パフ新卒一期生を協賛企業の皆さんに紹介すべく催した「内定者お披露目会」。

内定者ひとりひとりの自己紹介&一発芸の披露を行う時間になった。


実は内定者にはあらかじめ、「お披露目会では、みんなに芸を披露してもら
うからね。とびっきりのやつを準備しといてね」と言っておいたのだ。



トップバッターは、ササキアサヒ。

彼は、2人組みのバンドを組んでおり、たまにライブをやったりしていると
いう。いわば「セミプロ」だ。

当然、披露の芸は「唄」。
この日のために、フォークギターを担いできており、弦を掻きむしりながら、
甲高い声で歌い始めた。たしか「ゆず」の唄だったと思う。

さすがにライブ活動をやっているだけあって、なかなか上手い。
企業の皆さん一同、「ほーっ、なかなかやるじゃない」という拍手が起こった。



セカンドバッターは、フルカワアキコ。

彼女は、大阪から2日前に出てきたばかりであったが、この日のお披露目の
ために、わざわざ、ある楽器を抱えてきていた。

ある楽器とは……。

「沖縄三線(サンシン)」である。蛇皮線とも言う。ヘビの皮で作られた、
沖縄の伝統的な楽器である。外見は三味線に似ているのだが、音色はとても
独特なものがある。

フルカワは、民俗学を専攻していたこともあり、この三線が好きになり、
つい最近購入したのだという。

三線を抱えて、座敷に正座し、演奏が始まった。曲は「島唄」だ。

決して上手ではないが、三線の独特な響きで、皆しんみりと聞き入っていた。

演奏が終ると、皆さんからは、アサヒの唄以上の拍手喝采だった。



そして…ラストバッターは、ヨシカワアユ。

他の2人が、大きな拍手をもらっていたので、かなりの焦りを出番直前まで
感じていたようだ。

しかし、皆の前に出たときの彼女は、すでに開き直っていた。

ヨシカワは、前に出ると、おもむろに割り箸を手に取った。

左手に割り箸をギュッと持つ。

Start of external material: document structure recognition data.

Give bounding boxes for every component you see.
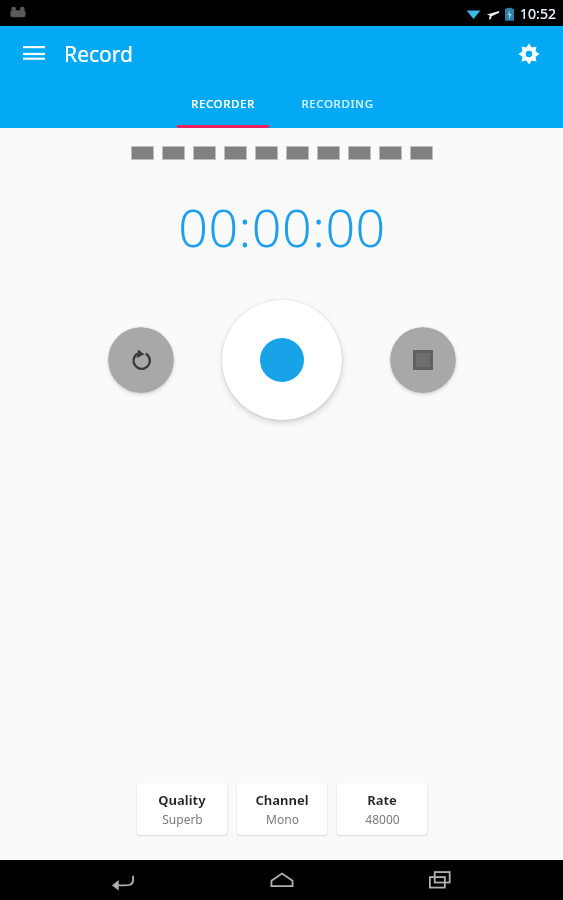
staticText: 00:00:00 [178,191,386,262]
staticText: RECORDING [301,96,374,112]
button[interactable]: Rate [337,783,427,835]
button[interactable]: Home [246,860,318,900]
staticText: Record [64,40,133,69]
staticText: Mono [266,811,299,827]
staticText: 10:52 [520,4,556,23]
staticText: 48000 [365,811,400,827]
button[interactable]: Recent apps [404,860,476,900]
staticText: RECORDER [191,96,255,112]
staticText: Rate [367,791,397,809]
button[interactable]: Settings [507,32,551,76]
staticText: Superb [162,811,203,827]
button[interactable]: RECORDING [287,82,387,128]
button[interactable]: Quality [137,783,227,835]
button[interactable]: Open navigation menu [12,32,56,76]
button[interactable]: Channel [237,783,327,835]
staticText: Quality [158,791,206,809]
staticText: Channel [255,791,309,809]
button[interactable]: Restart recording [108,327,174,393]
button[interactable]: Record [222,300,342,420]
button[interactable]: RECORDER [177,82,269,128]
button[interactable]: Back [87,860,159,900]
button[interactable]: Stop recording [390,327,456,393]
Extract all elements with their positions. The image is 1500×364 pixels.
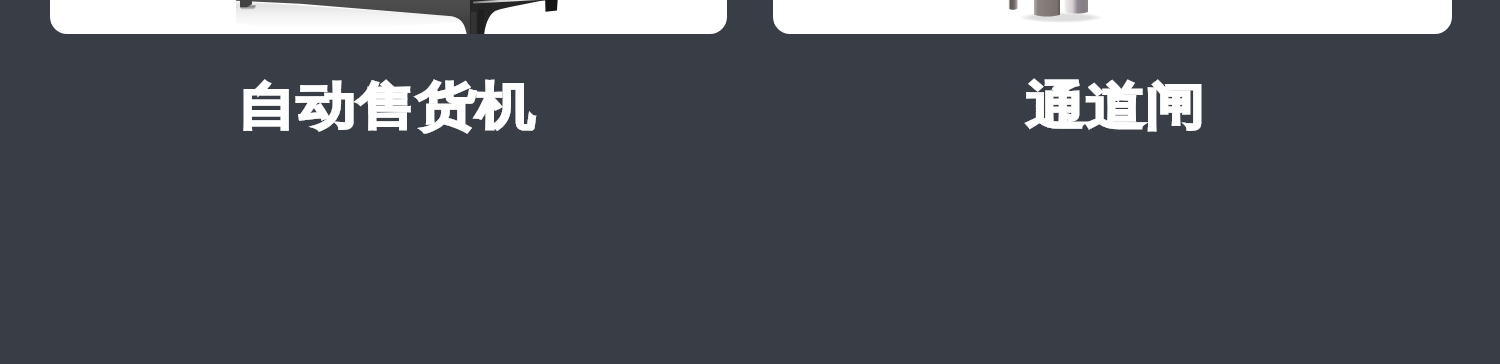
button[interactable]: 通道闸 分类	[773, 0, 1452, 144]
button[interactable]: 自动售货机 分类	[50, 0, 727, 144]
staticText: 自动售货机	[236, 75, 534, 139]
staticText: 通道闸	[1025, 75, 1204, 139]
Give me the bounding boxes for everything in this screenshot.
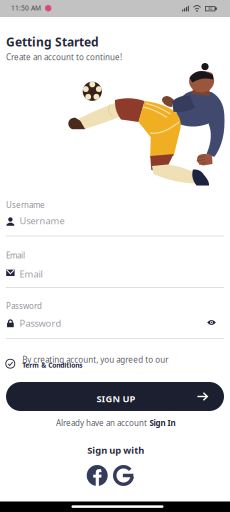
staticText: Email <box>20 268 42 280</box>
button[interactable]: SIGN UP <box>6 382 224 411</box>
button[interactable]: Sign up with Google <box>113 465 134 486</box>
button[interactable]: Term & Conditions <box>22 361 82 370</box>
staticText: 82 <box>208 6 212 11</box>
button[interactable]: Show password <box>205 316 218 329</box>
staticText: Password <box>20 317 62 329</box>
staticText: By creating account, you agreed to our <box>22 354 168 365</box>
staticText: Sign In <box>150 418 176 428</box>
staticText: Already have an account <box>56 418 147 428</box>
button[interactable]: Sign In <box>150 418 176 428</box>
staticText: Password <box>6 300 42 311</box>
staticText: Username <box>6 200 45 210</box>
staticText: 11:50 AM <box>11 4 41 12</box>
button[interactable]: Sign up with Facebook <box>87 465 108 486</box>
staticText: Term & Conditions <box>22 361 82 370</box>
staticText: Getting Started <box>6 34 99 50</box>
staticText: Create an account to continue! <box>6 52 122 62</box>
staticText: SIGN UP <box>96 392 136 405</box>
staticText: Email <box>6 250 25 261</box>
staticText: Username <box>20 214 64 227</box>
staticText: Sign up with <box>87 444 144 456</box>
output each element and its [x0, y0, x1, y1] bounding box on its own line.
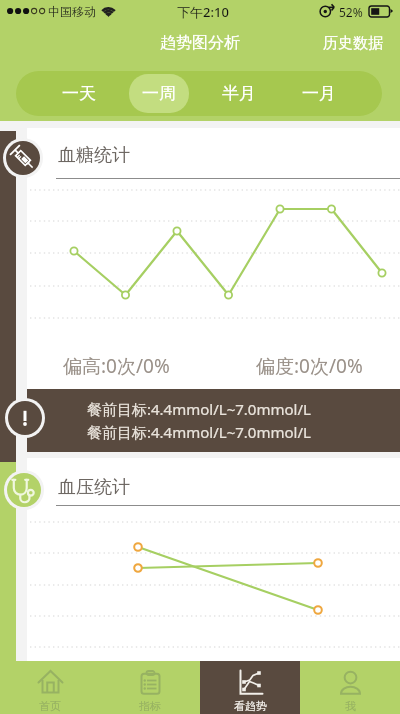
button[interactable]: Blood glucose: [6, 141, 40, 175]
staticText: 首页: [39, 699, 61, 713]
staticText: 看趋势: [234, 699, 267, 713]
button[interactable]: 指标: [100, 661, 200, 714]
staticText: 餐前目标:4.4mmol/L~7.0mmol/L: [87, 399, 311, 419]
button[interactable]: 趋势图分析: [156, 29, 244, 57]
staticText: 偏度:0次/0%: [256, 353, 363, 379]
button[interactable]: 首页: [0, 661, 100, 714]
staticText: 下午2:10: [177, 3, 229, 21]
staticText: 偏高:0次/0%: [63, 353, 170, 379]
staticText: 血糖统计: [58, 144, 130, 167]
button[interactable]: Target info: [8, 401, 42, 435]
button[interactable]: 历史数据: [306, 30, 400, 57]
staticText: 指标: [139, 699, 161, 713]
staticText: 半月: [222, 83, 256, 104]
button[interactable]: 半月: [209, 74, 269, 113]
button[interactable]: Blood pressure: [7, 473, 41, 507]
button[interactable]: 看趋势: [200, 661, 300, 714]
staticText: 中国移动: [48, 4, 96, 19]
button[interactable]: 我: [300, 661, 400, 714]
staticText: 血压统计: [58, 476, 130, 499]
staticText: 52%: [339, 4, 363, 20]
staticText: 餐前目标:4.4mmol/L~7.0mmol/L: [87, 422, 311, 442]
button[interactable]: 一天: [49, 74, 109, 113]
staticText: 我: [345, 699, 356, 713]
staticText: 一天: [62, 83, 96, 104]
staticText: 一月: [302, 83, 336, 104]
staticText: 一周: [142, 83, 176, 104]
button[interactable]: 一周: [129, 74, 189, 113]
button[interactable]: 一月: [289, 74, 349, 113]
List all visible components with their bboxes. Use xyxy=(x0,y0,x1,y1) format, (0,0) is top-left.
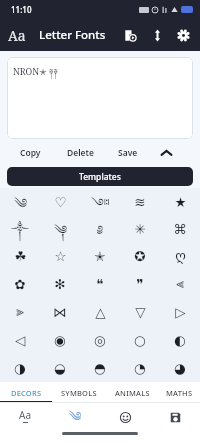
staticText: ⫸ xyxy=(16,305,24,319)
staticText: ◉ xyxy=(54,332,66,348)
staticText: ≋ xyxy=(134,194,146,210)
button[interactable]: Aa xyxy=(8,26,26,45)
button[interactable]: ★ xyxy=(160,188,200,215)
staticText: Templates xyxy=(79,171,121,183)
button[interactable]: △ xyxy=(80,298,120,326)
staticText: △ xyxy=(95,304,106,320)
staticText: ✳ xyxy=(134,221,146,237)
button[interactable]: ⫷ xyxy=(160,270,200,298)
button[interactable]: ✪ xyxy=(120,242,160,270)
button[interactable]: Emoji xyxy=(100,403,150,432)
staticText: ◓ xyxy=(94,360,106,376)
staticText: ༆ xyxy=(54,215,67,242)
button[interactable]: Copy xyxy=(15,147,46,159)
button[interactable]: ༄ xyxy=(0,188,40,215)
staticText: ⋈ xyxy=(53,304,67,320)
button[interactable]: ♡ xyxy=(40,188,80,215)
button[interactable]: ANIMALS xyxy=(106,382,158,403)
staticText: ༄ xyxy=(14,188,27,215)
button[interactable]: ≋ xyxy=(120,188,160,215)
staticText: ☘ xyxy=(14,248,27,264)
staticText: ✻ xyxy=(54,276,66,292)
button[interactable]: ◐ xyxy=(160,326,200,354)
staticText: ▽ xyxy=(135,304,146,320)
staticText: ◒ xyxy=(54,360,66,376)
staticText: ⫷ xyxy=(176,277,184,291)
button[interactable]: ▽ xyxy=(120,298,160,326)
button[interactable]: Save xyxy=(113,147,143,159)
button[interactable]: MATHS xyxy=(158,382,200,403)
button[interactable]: ༅ xyxy=(80,215,120,242)
button[interactable]: ⌘ xyxy=(160,215,200,242)
staticText: Aa xyxy=(19,408,31,422)
staticText: ★ xyxy=(174,194,187,210)
button[interactable]: ☆ xyxy=(40,242,80,270)
button[interactable]: ◑ xyxy=(0,354,40,382)
staticText: ANIMALS xyxy=(115,388,150,398)
button[interactable]: ▷ xyxy=(160,298,200,326)
button[interactable]: ◁ xyxy=(0,326,40,354)
button[interactable]: ❝ xyxy=(80,270,120,298)
button[interactable]: ღ xyxy=(160,242,200,270)
staticText: ✭ xyxy=(94,248,106,264)
staticText: ◐ xyxy=(174,332,186,348)
button[interactable]: ◒ xyxy=(40,354,80,382)
staticText: ☆ xyxy=(54,248,67,264)
staticText: MATHS xyxy=(166,388,193,398)
staticText: ❞ xyxy=(136,276,144,292)
staticText: SYMBOLS xyxy=(61,388,97,398)
button[interactable]: Text size xyxy=(146,24,168,46)
button[interactable]: ༆ xyxy=(40,215,80,242)
button[interactable]: SYMBOLS xyxy=(52,382,106,403)
button[interactable]: ⋈ xyxy=(40,298,80,326)
button[interactable]: Delete xyxy=(62,147,99,159)
staticText: ◎ xyxy=(94,332,106,348)
button[interactable]: NRON✭ ༈༈ xyxy=(7,57,193,139)
button[interactable]: ☘ xyxy=(0,242,40,270)
staticText: ◕ xyxy=(174,360,186,376)
staticText: ▷ xyxy=(175,304,186,320)
button[interactable]: Aa xyxy=(0,403,50,432)
button[interactable]: Templates xyxy=(7,167,193,186)
button[interactable]: ✳ xyxy=(120,215,160,242)
staticText: DECORS xyxy=(11,388,42,398)
button[interactable]: ◕ xyxy=(160,354,200,382)
button[interactable]: ○ xyxy=(120,326,160,354)
staticText: ✿ xyxy=(14,276,26,292)
staticText: ❝ xyxy=(96,276,104,292)
button[interactable]: DECORS xyxy=(0,382,52,403)
staticText: ✪ xyxy=(134,248,146,264)
button[interactable]: ✿ xyxy=(0,270,40,298)
staticText: ○ xyxy=(134,332,146,348)
button[interactable]: ◔ xyxy=(120,354,160,382)
button[interactable]: ✭ xyxy=(80,242,120,270)
button[interactable]: ༄ xyxy=(50,403,100,432)
staticText: ༅ xyxy=(97,215,103,242)
staticText: ◔ xyxy=(134,360,146,376)
button[interactable]: Save xyxy=(150,403,200,432)
button[interactable]: Saved texts xyxy=(119,24,141,46)
staticText: ♡ xyxy=(54,194,67,210)
button[interactable]: ◓ xyxy=(80,354,120,382)
button[interactable]: ⫸ xyxy=(0,298,40,326)
staticText: ⌘ xyxy=(173,221,187,237)
button[interactable]: ◎ xyxy=(80,326,120,354)
button[interactable]: Settings xyxy=(172,24,194,46)
staticText: ༒ xyxy=(11,215,29,242)
button[interactable]: ༇ xyxy=(80,188,120,215)
staticText: ღ xyxy=(175,248,186,264)
button[interactable]: ༒ xyxy=(0,215,40,242)
staticText: NRON✭ ༈༈ xyxy=(13,62,58,87)
staticText: ◁ xyxy=(15,332,26,348)
staticText: 11:10 xyxy=(11,4,32,15)
button[interactable]: ❞ xyxy=(120,270,160,298)
staticText: ༄ xyxy=(69,402,82,431)
button[interactable]: ◉ xyxy=(40,326,80,354)
staticText: ◑ xyxy=(14,360,26,376)
staticText: ༇ xyxy=(91,188,110,215)
button[interactable]: ✻ xyxy=(40,270,80,298)
staticText: Letter Fonts xyxy=(39,27,106,43)
button[interactable]: Collapse xyxy=(155,142,177,164)
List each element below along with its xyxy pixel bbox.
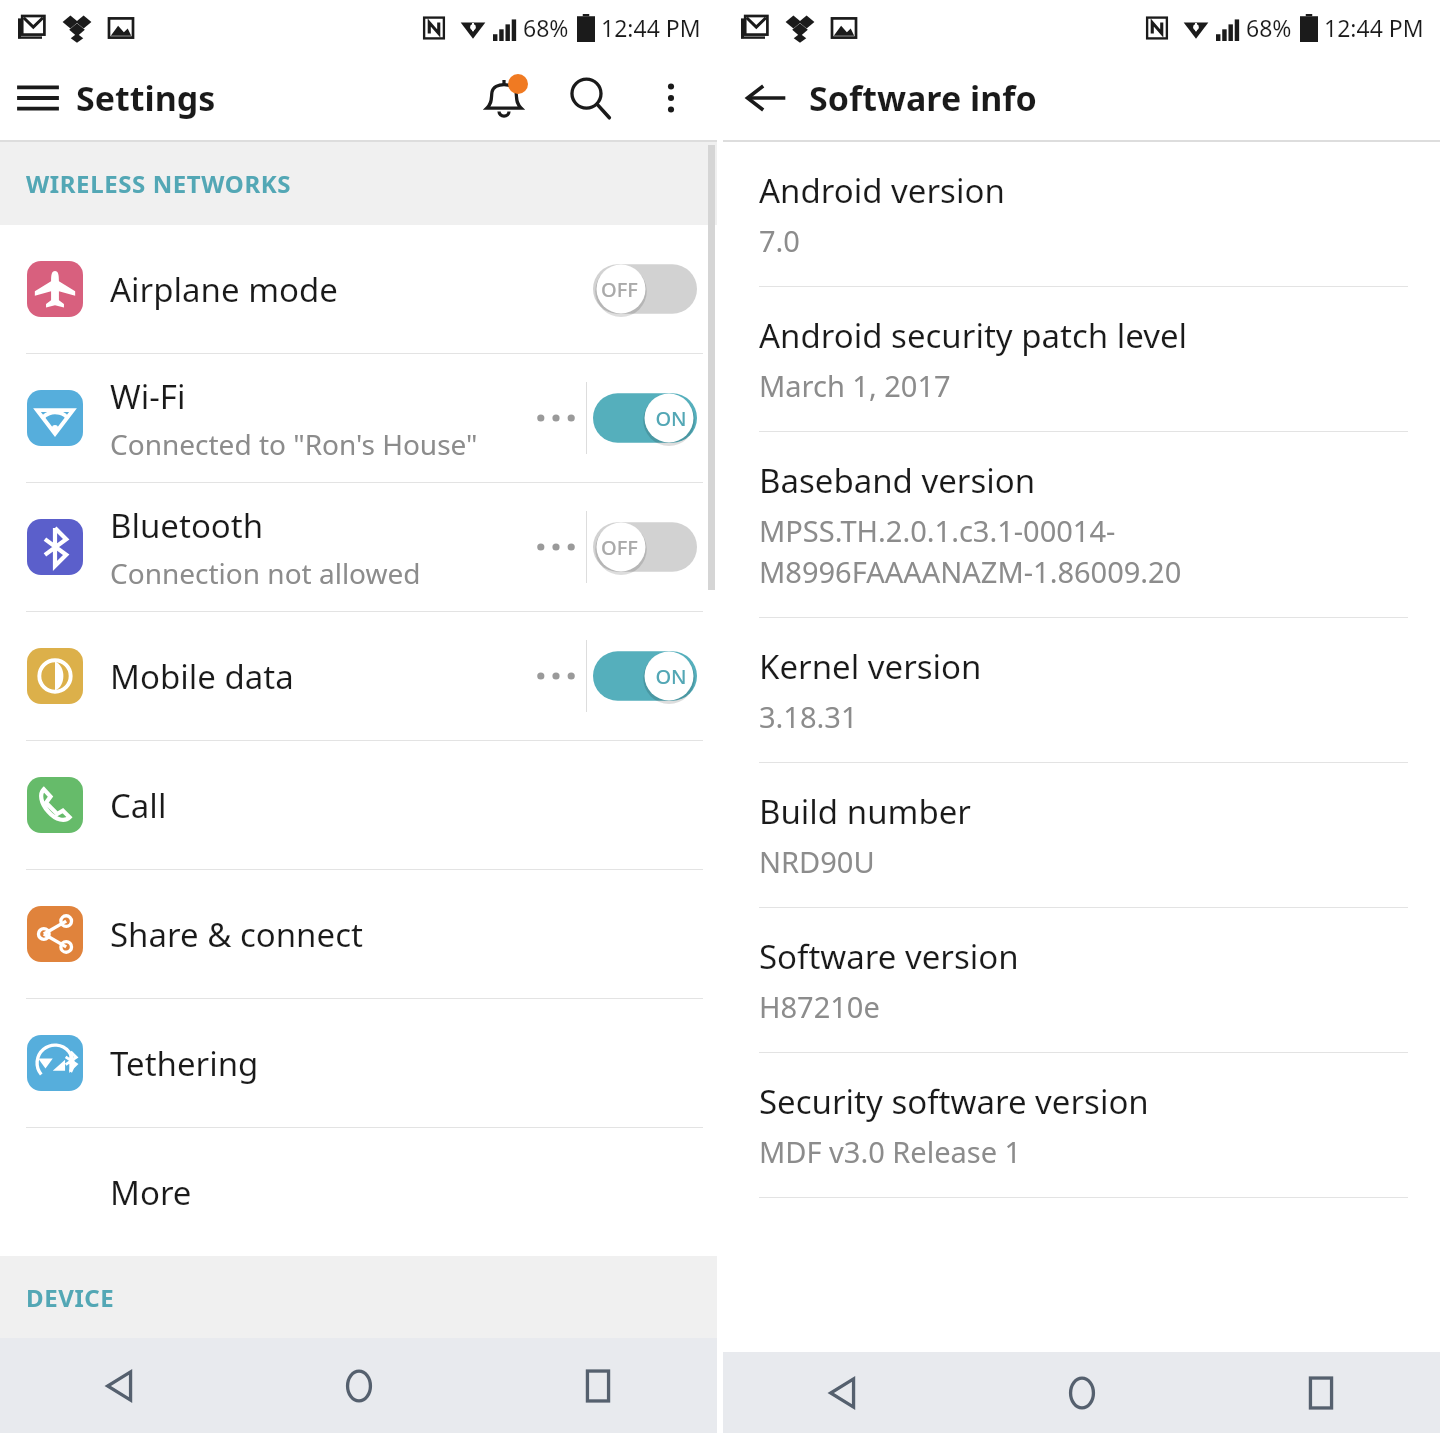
staticText: Connected to "Ron's House" [110,425,478,463]
staticText: H87210e [759,987,880,1026]
button[interactable]: Menu [0,60,76,136]
button[interactable]: More [0,1128,717,1256]
staticText: Android security patch level [759,313,1188,358]
staticText: More [110,1170,192,1215]
staticText: Call [110,783,167,828]
staticText: DEVICE [26,1281,115,1314]
staticText: Tethering [110,1041,259,1086]
button[interactable]: Wi-Fi [0,354,717,482]
button[interactable]: Back [0,1338,239,1433]
staticText: MPSS.TH.2.0.1.c3.1-00014- [759,511,1116,550]
staticText: WIRELESS NETWORKS [26,167,292,200]
button[interactable]: Home [962,1352,1201,1433]
staticText: M8996FAAAANAZM-1.86009.20 [759,552,1182,591]
button[interactable]: Share & connect [0,870,717,998]
staticText: Software info [809,75,1037,121]
staticText: Build number [759,789,971,834]
staticText: Settings [76,75,216,121]
staticText: Wi-Fi [110,374,186,419]
staticText: Kernel version [759,644,982,689]
button[interactable]: ON [587,354,703,482]
staticText: Bluetooth [110,503,264,548]
button[interactable]: Software version [723,908,1440,1052]
staticText: 7.0 [759,221,800,260]
staticText: NRD90U [759,842,875,881]
staticText: Share & connect [110,912,363,957]
button[interactable]: Airplane mode [0,225,717,353]
staticText: Android version [759,168,1005,213]
button[interactable]: Kernel version [723,618,1440,762]
button[interactable]: Android security patch level [723,287,1440,431]
staticText: March 1, 2017 [759,366,951,405]
button[interactable]: Home [239,1338,478,1433]
button[interactable]: Mobile data [0,612,717,740]
button[interactable]: Android version [723,142,1440,286]
staticText: 12:44 PM [601,12,701,43]
staticText: ON [655,663,687,690]
button[interactable]: More options [633,60,709,136]
staticText: 3.18.31 [759,697,858,736]
staticText: 12:44 PM [1324,12,1424,43]
staticText: Mobile data [110,654,294,699]
button[interactable]: Wi-Fi options [526,354,586,482]
button[interactable]: OFF [587,225,703,353]
staticText: Security software version [759,1079,1149,1124]
staticText: OFF [601,534,638,561]
button[interactable]: Baseband version [723,432,1440,617]
button[interactable]: Security software version [723,1053,1440,1197]
button[interactable]: Mobile data options [526,612,586,740]
staticText: Connection not allowed [110,554,421,592]
button[interactable]: Bluetooth [0,483,717,611]
staticText: MDF v3.0 Release 1 [759,1132,1022,1171]
staticText: 68% [1246,12,1292,43]
button[interactable]: Search [547,55,633,140]
staticText: 68% [523,12,569,43]
staticText: OFF [601,276,638,303]
button[interactable]: ON [587,612,703,740]
button[interactable]: Tethering [0,999,717,1127]
button[interactable]: Recents [478,1338,717,1433]
button[interactable]: Recents [1201,1352,1440,1433]
button[interactable]: Back [723,55,809,140]
button[interactable]: Bluetooth options [526,483,586,611]
button[interactable]: Notifications [461,55,547,140]
staticText: Baseband version [759,458,1036,503]
button[interactable]: Call [0,741,717,869]
button[interactable]: Back [723,1352,962,1433]
staticText: ON [655,405,687,432]
button[interactable]: Build number [723,763,1440,907]
staticText: Software version [759,934,1019,979]
staticText: Airplane mode [110,267,338,312]
button[interactable]: OFF [587,483,703,611]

そして次の瞬間、その手をパッと開く。
普通なら、割り箸は落下するはずなのだが、なぜか落ちない。

何のことはない、添えた右手で見えないように箸を支えているのだ。昔から
よくある子供の手品だ……と、皆思った。

が、また次の瞬間。
支えていると思っていた右手も離した。
箸は落ちない。


「おぉーーー。どうやってるんだぁ??」


どよめきが起こった。ヨシカワは、「してやったり」という表情だった。

#タネを明かすと何のことはない。腕時計に、箸を挟んでいただけなのだが。



…こんな感じで内定者全員の一発芸は終了し、宴会は一気に盛り上がっ
ていった。

内定者の3名は、企業の皆さんからそれぞれに、熱い激励の言葉をもらった。

内定をもらった直後から、これほど取引先から期待され、激励を受けること
のできる学生なんて、滅多にいないだろう。実に恵まれた内定者である。


夜10時を回っていたであろうか。十分な盛り上がりを見せた内定者お披露
目会は、終了した。



さぁ、明日から、いよいよパフの正式スタッフとしての戦闘開始だ。

「2002年度新卒採用」に向けた、新たな「職サークル協賛企業」を見つ
けるための営業活動を、急ピッチで進めなければならない。


研修を終えたとはいえ、この営業活動が、どれだけ大変なものであるかを、
彼らはまだ知らなかった(研修に参加できなかったササキタカノリは、なお
さらのことだった)。

(さて、どのような営業が開始されることやら…つづく)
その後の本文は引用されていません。